Music subscriptions should be provided to students
A revolution has commenced.
In the first agreement of its kind, Pennsylvania State
University and Napster signed a deal Nov. 6 granting all Penn State
students memberships to the file sharing company’s “premium”
service at no additional charge to students. A win-win for both
sides, the deal frees the institution from liabilities incurred by
students downloading pirated music files and gives Napster a
tangible customer base in a prime age group.
This agreement also presents a golden opportunity for the
students of Colorado State: if we can establish our own
file-sharing deal without the active guidance of the CSU
administration, CSU would become the first institution to adopt the
service principally as an avenue of commerce and not as a tool to
reduce liability. By altering this main motivation for group
membership, CSU would establish itself alongside both Penn State
and Napster as an innovator in a new era of communication.
The new version of Napster, along with Apple’s iTunes, hopes to
harness the wild popularity of online file sharing and make the
practice profitable. Fundamentally different from the old version
of Napster and other file swapping services like Kazaa, Napster 2.0
and iTunes offer music, video and internet radio via a central
server as opposed to the person-to-person format which the other
older services use. This has advantages and disadvantages, the most
notable being that the quality of a download on the new systems is
guaranteed, but a permanent download isn’t free. Both new services
charge 99 cents to permanently download a song and $9.95 for an
album.
Napster 2.0 does have a main marketing advantage over iTunes by
offering what it calls a “premium” subscription service; for $9.95
a month, users have access to unlimited streaming downloads of most
of the 500,000 songs in Napster’s library as well as video files
and 40 commercial-free internet radio stations. As long as their
subscription is current, users are allowed to keep and listen to
files on their hard drive at no extra charge. If a user wants to
burn a song onto CD or transfer the file onto another medium, they
must pay 99 cents for it.
This subscription is what Penn State purchased and will make
available to all its 83,000 students over the next year. How much
did it cost the university? Bill Mahon, Penn State’s assistant vice
president of university relations said, “We have negotiated an
agreement with Napster that is so low we are not permitted to say
the price.” He further elaborated on how the service would be paid
by Penn State’s University Technology fee, and how the current fee
will not need to be increased to accommodate the service. After
speaking with Mahon and taking into account the amount of business
Napster will gain from the deal, it is not unrealistic to estimate
the percent discount Penn State is receiving is somewhere in the
range of 99 to 100 percent, if not more, for 83,000 monthly
subscriptions.
Colorado State could be given a similar discount if we could
somehow separate ourselves from the bandwagon of other schools
attempting to follow the precedent of Penn State. The easiest way
to do this is to have students, not school officials, lead the way
in seeking out a service. Student demand for the service is rooted
in the very commercial desire to have cheap access to music that is
also legal, as opposed to an administration’s desire to coax
students into patronizing a legal form of downloading that is cheap
only to facilitate usage.
Associated Students of CSU is capable of rising to lead and
accomplish such a task, and the administration could then step back
and take an advisory role. In my opinion this structure would
accomplish a dual purpose of fortifying the student agenda and
legitimizing any negotiation between the university and a file
sharing company. The administration would also act as the final
executor of any agreement. According to ASCSU Vice President Katie
Clausen, who also chairs the Student Fee Review Board, student fee
changes are subject to final approval by a number of school
officials including the president and the board of governors.

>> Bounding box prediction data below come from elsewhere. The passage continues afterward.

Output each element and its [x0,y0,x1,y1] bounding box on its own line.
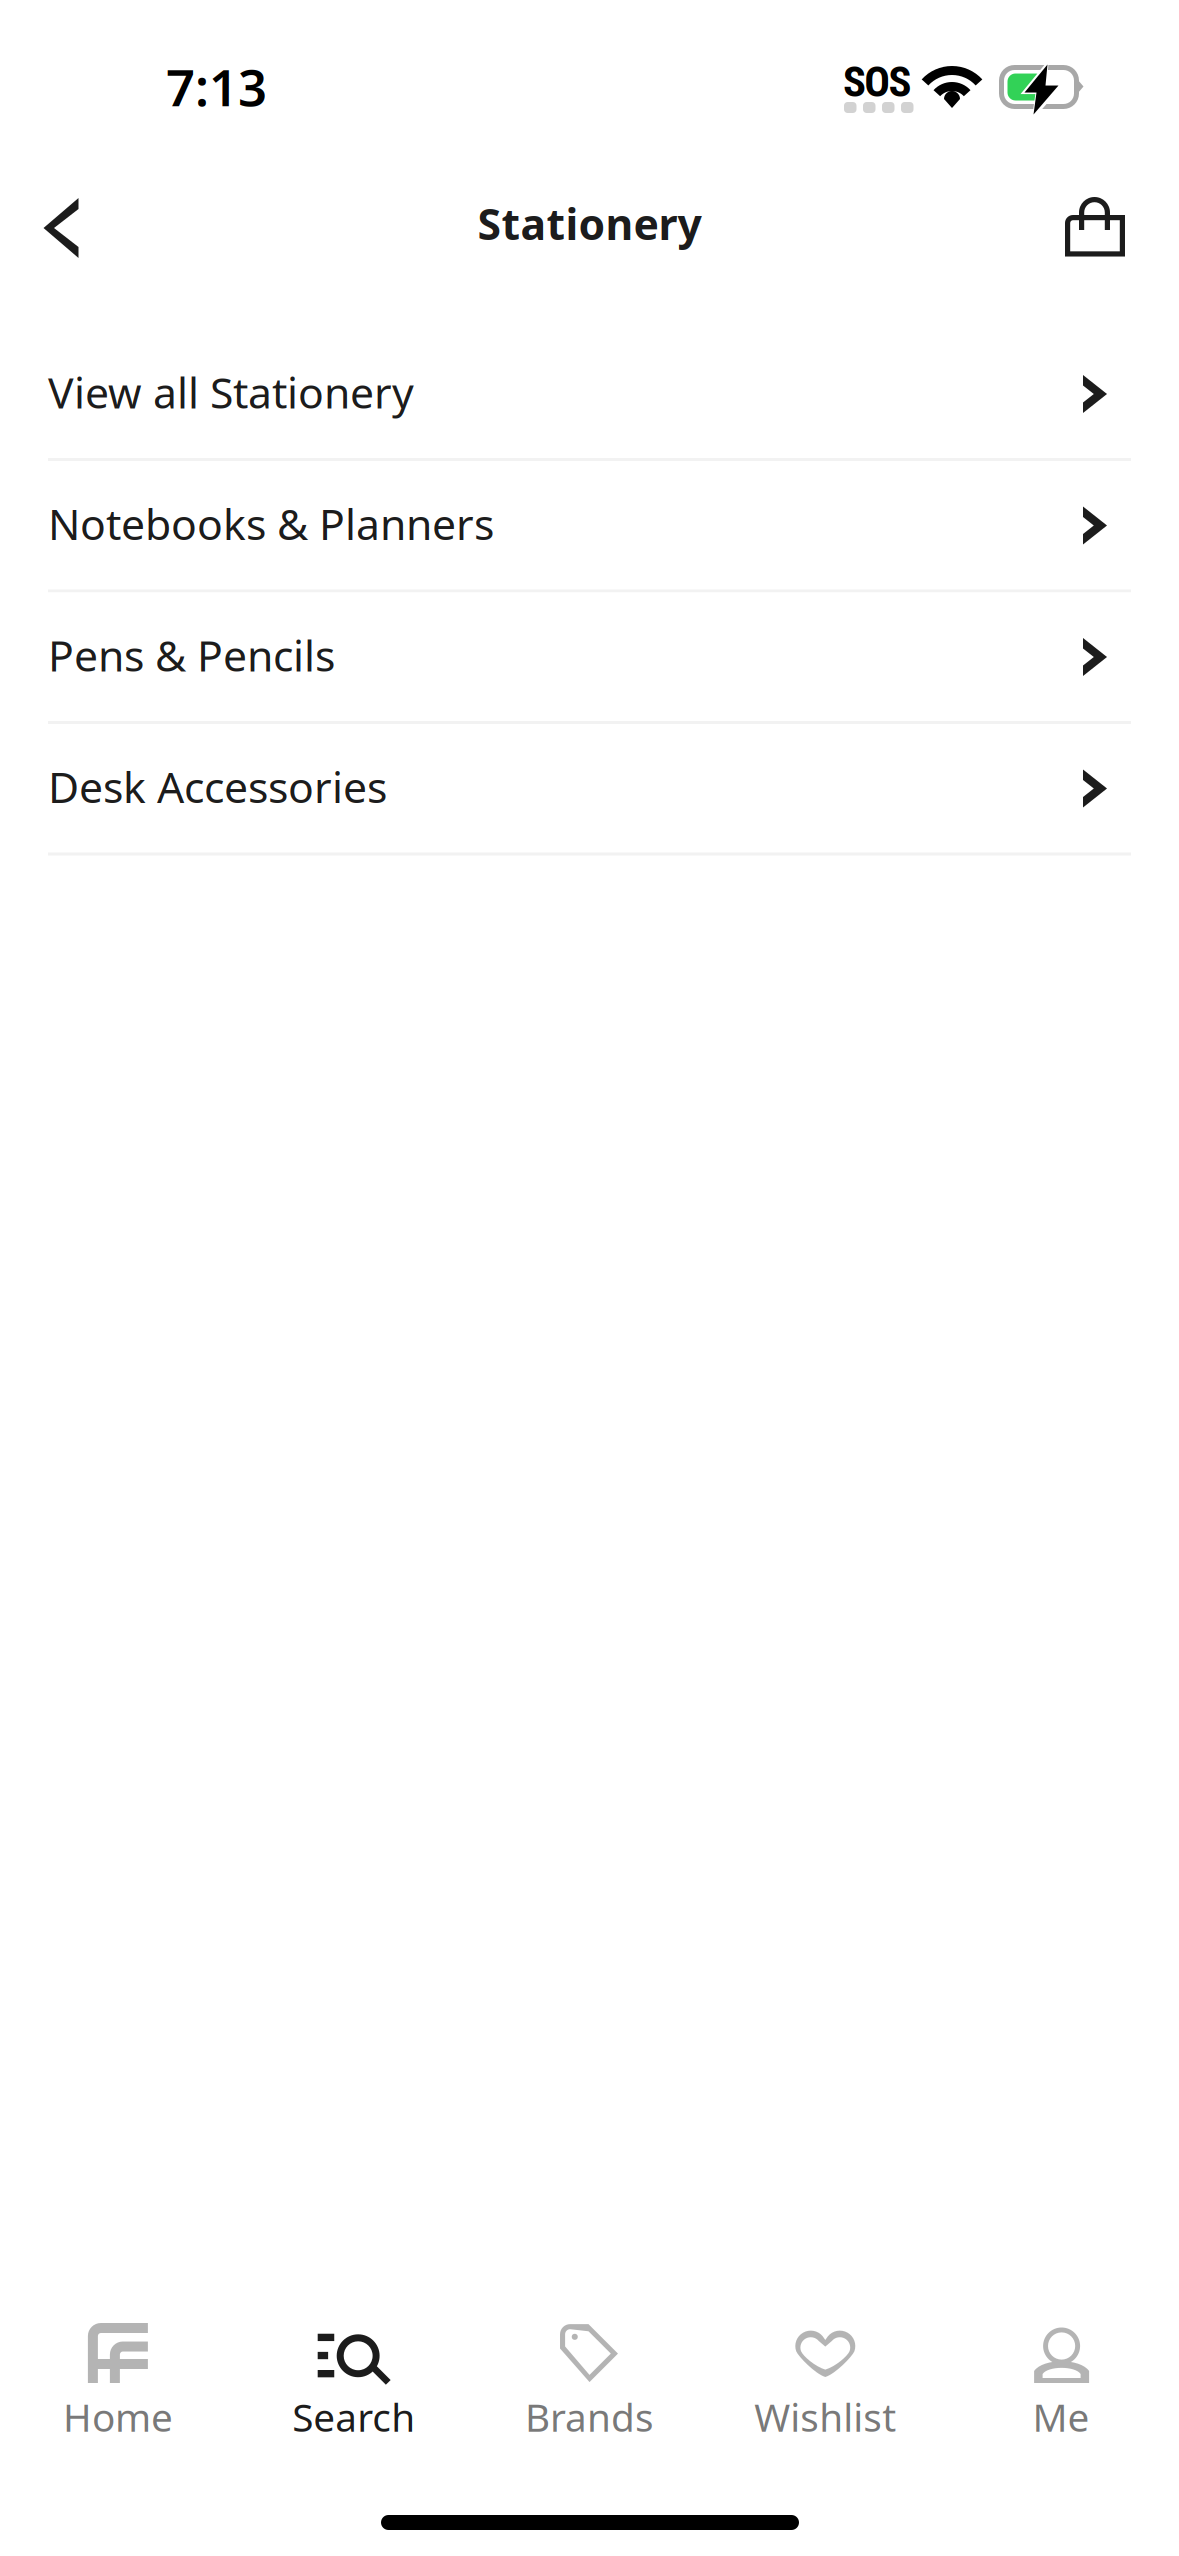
staticText: Desk Accessories [48,758,387,815]
staticText: Pens & Pencils [48,626,335,683]
button[interactable]: Home [0,2321,236,2443]
button[interactable]: Search [236,2321,472,2443]
staticText: View all Stationery [48,364,414,420]
staticText: Brands [525,2391,654,2442]
button[interactable]: View all Stationery [0,330,1179,461]
staticText: Home [63,2391,173,2442]
button[interactable]: Pens & Pencils [0,592,1179,724]
button[interactable]: Notebooks & Planners [0,461,1179,592]
staticText: Stationery [478,195,702,252]
staticText: Me [1033,2391,1090,2442]
staticText: SOS [843,57,911,107]
staticText: 7:13 [166,53,267,120]
button[interactable]: Brands [472,2321,707,2443]
button[interactable]: Back [6,169,116,287]
button[interactable]: Wishlist [707,2321,943,2443]
button[interactable]: Desk Accessories [0,724,1179,856]
staticText: Wishlist [754,2391,896,2442]
button[interactable]: Me [943,2321,1179,2443]
staticText: Notebooks & Planners [48,495,494,552]
staticText: Search [292,2391,415,2442]
button[interactable]: Shopping bag [1040,167,1150,285]
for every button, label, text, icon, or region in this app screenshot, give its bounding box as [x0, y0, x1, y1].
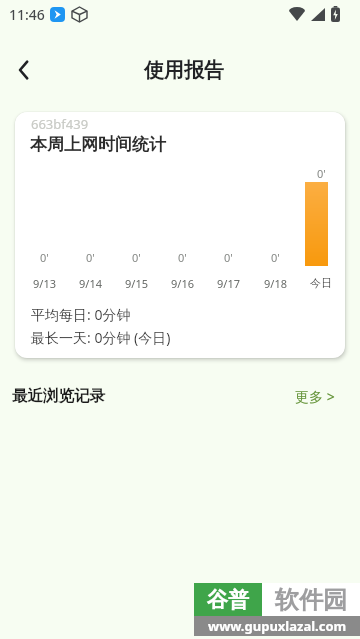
staticText: 平均每日: 0分钟 — [31, 305, 131, 324]
staticText: 9/16 — [171, 276, 194, 291]
staticText: 软件园 — [275, 585, 347, 615]
staticText: 今日 — [310, 276, 332, 290]
staticText: 0' — [178, 250, 187, 265]
staticText: 0' — [271, 250, 280, 265]
staticText: 谷普 — [207, 587, 249, 613]
staticText: 9/17 — [217, 276, 240, 291]
staticText: 0' — [224, 250, 233, 265]
staticText: 最近浏览记录 — [12, 386, 105, 406]
staticText: 9/15 — [125, 276, 148, 291]
staticText: 使用报告 — [144, 58, 224, 83]
button[interactable]: 更多 > — [295, 387, 335, 406]
staticText: 更多 > — [295, 387, 335, 406]
staticText: 本周上网时间统计 — [30, 134, 166, 155]
staticText: 9/14 — [79, 276, 102, 291]
staticText: 0' — [317, 166, 326, 181]
staticText: 0' — [132, 250, 141, 265]
staticText: 0' — [86, 250, 95, 265]
staticText: 9/13 — [33, 276, 56, 291]
staticText: 0' — [40, 250, 49, 265]
staticText: 9/18 — [264, 276, 287, 291]
staticText: 最长一天: 0分钟 (今日) — [31, 328, 171, 347]
staticText: 663bf439 — [31, 115, 89, 133]
staticText: www.gupuxlazal.com — [208, 617, 347, 635]
staticText: 11:46 — [9, 5, 45, 24]
button[interactable] — [14, 59, 34, 81]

The demand for a legal and thrifty alternative to online music
piracy is definitely present among both students and administrators
at Colorado State. CSU officials who are in a position to
officially comment could not be reached. I did, however reach a
number of officials in a number of departments who were unwilling
to comment about liabilities incurred on the university’s behalf by
the actions of students pirating music. If this subject is volatile
enough to make more than a few administrators abstain from making
any comment at all, this deafening silence bellows demand for a
remedy. If this demand is properly marketed to companies such as
Apple and Napster, CSU students could be gifted with a cheap and
legal source of online music. At the same time the university as an
institution would benefit from the notoriety gained through
innovation while limiting its liabilities.

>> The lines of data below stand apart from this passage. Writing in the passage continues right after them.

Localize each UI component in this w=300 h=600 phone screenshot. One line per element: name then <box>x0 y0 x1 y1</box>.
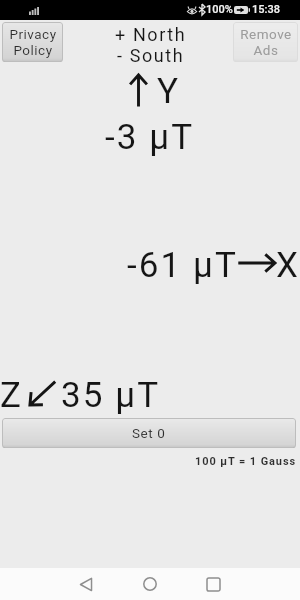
staticText: Y <box>157 71 181 112</box>
button[interactable]: Set 0 <box>2 418 296 448</box>
button[interactable]: Remove Ads <box>233 22 298 62</box>
staticText: + North <box>115 24 187 45</box>
button[interactable]: Recents <box>194 568 233 600</box>
staticText: - South <box>117 45 185 66</box>
button[interactable]: Home <box>130 568 169 600</box>
staticText: Set 0 <box>132 425 166 441</box>
button[interactable]: Privacy Policy <box>2 22 63 62</box>
staticText: 100 µT = 1 Gauss <box>195 455 297 468</box>
staticText: X <box>276 245 300 286</box>
staticText: 100% <box>206 3 233 16</box>
staticText: -3 µT <box>105 117 195 158</box>
staticText: Privacy Policy <box>9 26 57 59</box>
staticText: 15:38 <box>252 3 280 16</box>
staticText: 35 µT <box>61 375 161 416</box>
button[interactable]: Back <box>66 568 105 600</box>
staticText: Remove Ads <box>240 26 292 59</box>
staticText: -61 µT <box>127 245 239 286</box>
staticText: Z <box>0 375 24 416</box>
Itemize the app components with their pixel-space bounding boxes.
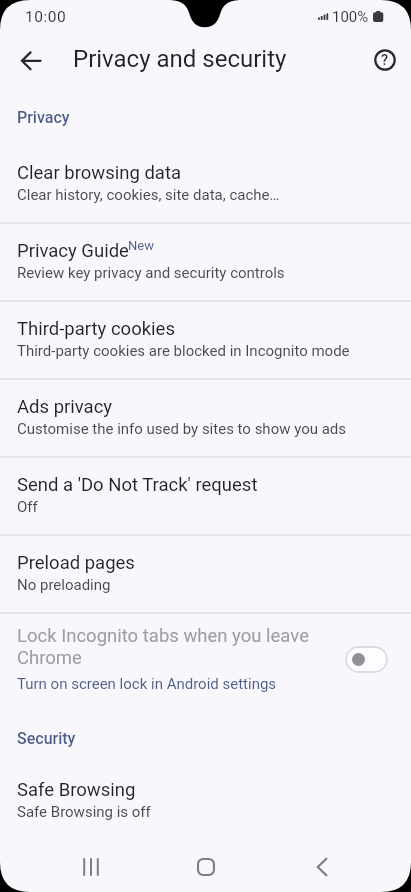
button[interactable]: ? — [361, 36, 409, 84]
staticText: Off — [17, 498, 38, 516]
staticText: Review key privacy and security controls — [17, 264, 285, 282]
button[interactable] — [298, 843, 346, 891]
button[interactable]: Third-party cookies — [0, 301, 411, 379]
button[interactable] — [6, 37, 54, 85]
button[interactable]: Clear browsing data — [0, 145, 411, 223]
staticText: Privacy and security — [73, 45, 287, 73]
staticText: Turn on screen lock in Android settings — [17, 675, 277, 693]
staticText: Clear history, cookies, site data, cache… — [17, 186, 280, 204]
button[interactable] — [182, 843, 230, 891]
staticText: 100% — [332, 8, 369, 26]
staticText: Send a 'Do Not Track' request — [17, 474, 258, 496]
staticText: Safe Browsing is off — [17, 803, 151, 821]
staticText: Third-party cookies — [17, 318, 175, 340]
button[interactable]: Safe Browsing — [0, 762, 411, 840]
staticText: Preload pages — [17, 552, 135, 574]
button[interactable]: Privacy Guide — [0, 223, 411, 301]
staticText: Customise the info used by sites to show… — [17, 420, 347, 438]
button[interactable]: Ads privacy — [0, 379, 411, 457]
staticText: Third-party cookies are blocked in Incog… — [17, 342, 350, 360]
button[interactable]: Lock Incognito tabs when you leave Chrom… — [0, 613, 411, 718]
staticText: Privacy Guide — [17, 240, 129, 262]
staticText: Safe Browsing — [17, 779, 136, 801]
staticText: New — [128, 238, 154, 253]
staticText: ? — [381, 52, 389, 69]
button[interactable]: Send a 'Do Not Track' request — [0, 457, 411, 535]
staticText: Lock Incognito tabs when you leave Chrom… — [17, 625, 327, 669]
button[interactable] — [67, 843, 115, 891]
staticText: Clear browsing data — [17, 162, 182, 184]
staticText: Ads privacy — [17, 396, 113, 418]
staticText: No preloading — [17, 576, 111, 594]
staticText: Security — [17, 729, 76, 748]
staticText: Privacy — [17, 108, 70, 127]
staticText: 10:00 — [25, 8, 67, 26]
button[interactable]: Preload pages — [0, 535, 411, 613]
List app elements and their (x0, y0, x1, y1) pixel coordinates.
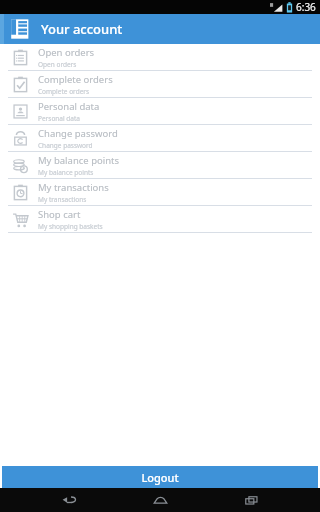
staticText: Change password (38, 127, 118, 140)
button[interactable]: Back (47, 488, 91, 512)
button[interactable]: Personal data (0, 98, 320, 125)
staticText: Personal data (38, 114, 80, 123)
button[interactable]: My balance points (0, 152, 320, 179)
button[interactable]: Change password (0, 125, 320, 152)
button[interactable]: Open orders (0, 44, 320, 71)
button[interactable]: My transactions (0, 179, 320, 206)
button[interactable]: Shop cart (0, 206, 320, 233)
button[interactable]: Home (138, 488, 182, 512)
staticText: Personal data (38, 100, 100, 113)
staticText: Shop cart (38, 208, 81, 221)
staticText: My transactions (38, 181, 109, 194)
staticText: Your account (41, 20, 123, 38)
staticText: My shopping baskets (38, 222, 103, 231)
staticText: Open orders (38, 46, 95, 59)
button[interactable]: Recent apps (229, 488, 273, 512)
staticText: My balance points (38, 168, 94, 177)
button[interactable]: Complete orders (0, 71, 320, 98)
staticText: Change password (38, 141, 93, 150)
staticText: 6:36 (296, 0, 316, 14)
staticText: Open orders (38, 60, 77, 69)
button[interactable]: Logout (2, 466, 318, 488)
staticText: My transactions (38, 195, 87, 204)
staticText: Logout (141, 470, 179, 485)
staticText: Complete orders (38, 73, 113, 86)
staticText: My balance points (38, 154, 120, 167)
staticText: Complete orders (38, 87, 90, 96)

Group access and rates to and for online file sharing services
might begin with educational institutions seeking to limit their
liabilities, but the idea will not linger in their exclusive
domain. This same type of group access could easily be adopted by
private corporations for exactly the same reasons universities are
interested in them. File sharing could easily become the biggest
technological breakthrough since the advent of the World Wide Web.
Some experts say it already is just that. With the right strategy
and a little luck, Colorado State could position itself on the
crest of this new wave.
Joe is a senior majoring in history. His column is available
every Thursday at no additional charge to students.